A single figure is the whole answer: the number of lines in the records that contain "Редактировать".

------------------------------------

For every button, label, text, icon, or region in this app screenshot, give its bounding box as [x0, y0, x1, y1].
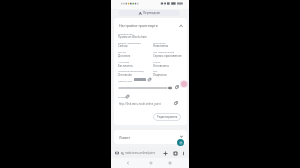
staticText: Состояние: [153, 41, 166, 44]
staticText: Редактировать: [157, 115, 178, 119]
staticText: Прием из Blockchain: [118, 35, 147, 39]
button[interactable]: Лимит: [114, 130, 187, 144]
staticText: Ссылка: [118, 95, 127, 98]
staticText: Настройки транспорта: [119, 23, 158, 28]
staticText: Источник: [118, 60, 130, 63]
button[interactable]: New tab: [163, 151, 168, 156]
button[interactable]: Recent apps: [168, 161, 172, 165]
button[interactable]: Copy password: [175, 85, 179, 89]
button[interactable]: Back: [126, 161, 130, 165]
staticText: Доступ: [118, 50, 127, 53]
button[interactable]: Copy: [148, 78, 151, 81]
button[interactable]: Переводчик: [119, 10, 180, 16]
staticText: Тип: [153, 69, 158, 72]
staticText: Сейчас: [118, 44, 128, 48]
staticText: Переводчик: [143, 11, 161, 15]
staticText: Пароль для: [118, 79, 132, 82]
button[interactable]: Add: [177, 139, 184, 146]
staticText: Отключено: [153, 64, 169, 68]
staticText: Сервис-приложение: [153, 54, 182, 58]
staticText: Соединение: [118, 32, 133, 35]
staticText: Неактивно: [153, 44, 169, 48]
staticText: Тип подключения: [153, 50, 175, 53]
staticText: Лимит: [119, 135, 131, 140]
staticText: http://link.tesru.node.online_point: [119, 102, 161, 106]
staticText: Автоматический вход: [118, 69, 144, 72]
staticText: Для всех: [118, 54, 131, 58]
staticText: Статус: [153, 60, 161, 63]
staticText: Номер соединения: [118, 41, 141, 44]
button[interactable]: Reader mode: [115, 151, 119, 155]
button[interactable]: Редактировать: [153, 113, 181, 121]
staticText: node.tesru.online/point: [125, 151, 155, 155]
button[interactable]: Copy link: [174, 101, 178, 105]
staticText: Подписка: [153, 73, 167, 77]
staticText: Бесплатно: [118, 64, 133, 68]
button[interactable]: Home: [149, 161, 153, 165]
button[interactable]: Collapse: [178, 23, 184, 29]
button[interactable]: Expand: [179, 134, 184, 139]
staticText: Отключён: [118, 73, 133, 77]
button[interactable]: More options: [181, 151, 186, 156]
button[interactable]: Tabs: [173, 151, 178, 156]
button[interactable]: Show password: [168, 86, 172, 90]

------------------------------------

- [Exercise response] 2